Hacer Karasoy, unutulmamak için doğmuş bir genç kadın. 20 yaşında, sinsi, hırslı ve narsist. Kendi dünyasında tek bir kural var: o her zaman en iyisi olmalı. Ailesine rest çekip yazarlıkla ün kazanan Hacer, yeteneğini başkalarının eserlerini çalarak parlatıyor. Rana Şehir'in Solak Kral'ını kendine mal edince hayatı değişiyor: kitaplar basılıyor, hayranlar çoğalıyor, ama o hiçbirinde tatmin bulmuyor.
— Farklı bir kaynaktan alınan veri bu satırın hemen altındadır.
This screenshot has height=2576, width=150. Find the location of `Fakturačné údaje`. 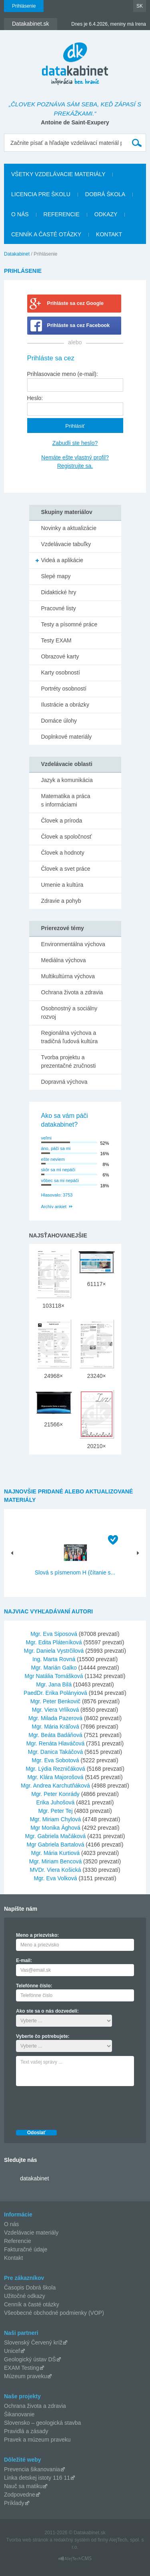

Övgüler umurunda değil; tek korkusu eleştiri. Estetik ameliyatlarla kendini baştan yaratmak için daha fazla paraya ihtiyacı var ve bu yolda kimseyi umursamıyor.
Bir yanda en yakın arkadaşı Işıksu'nun kocası Öner'e duyduğu saplantılı aşk. Işıksu'nun güzelliği ve saflığı onu çıldırtsa da, kendini ondan üstün görüyor. Öner'i kazanmak için her şeyi yapmaya hazır. Diğer yanda, çalıntı eserlerle yükselen kariyeri ve gizemli bir mesaj: "Seni görüyorum." Hacer'in maskesi düşecek mi, yoksa o hep zirvede mi kalacak?
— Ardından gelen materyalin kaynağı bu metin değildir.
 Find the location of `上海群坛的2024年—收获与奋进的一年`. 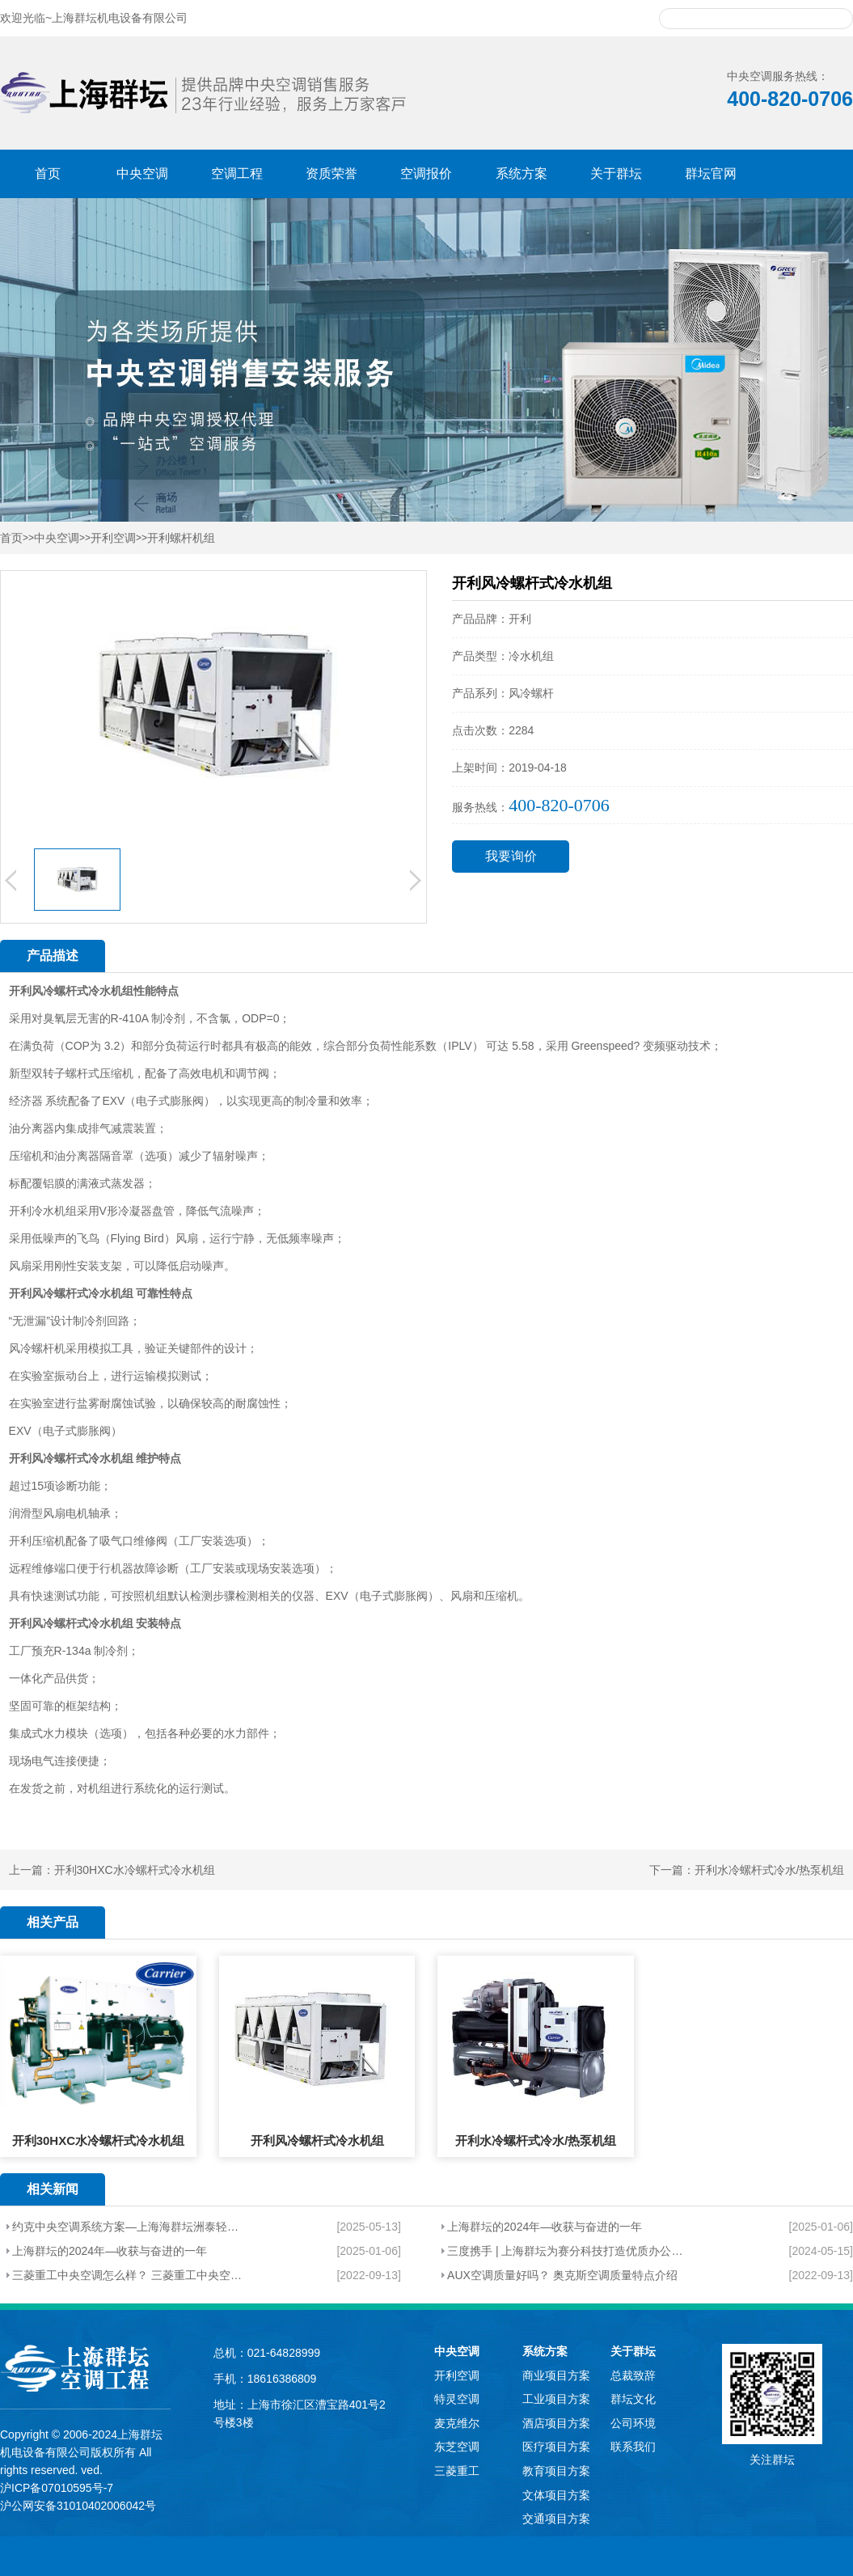 上海群坛的2024年—收获与奋进的一年 is located at coordinates (544, 2226).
Kıskançlık, hırs ve ihanetle örülü bu hikayede, Hacer Karasoy'un karanlık dünyasına adım atın. Onun zaferleri sizi büyüleyecek, kusurları ise şoke edecek. Bu kitap, yalnızca kazananların değil, kazanmak için her şeyi göze alanların hikayesi.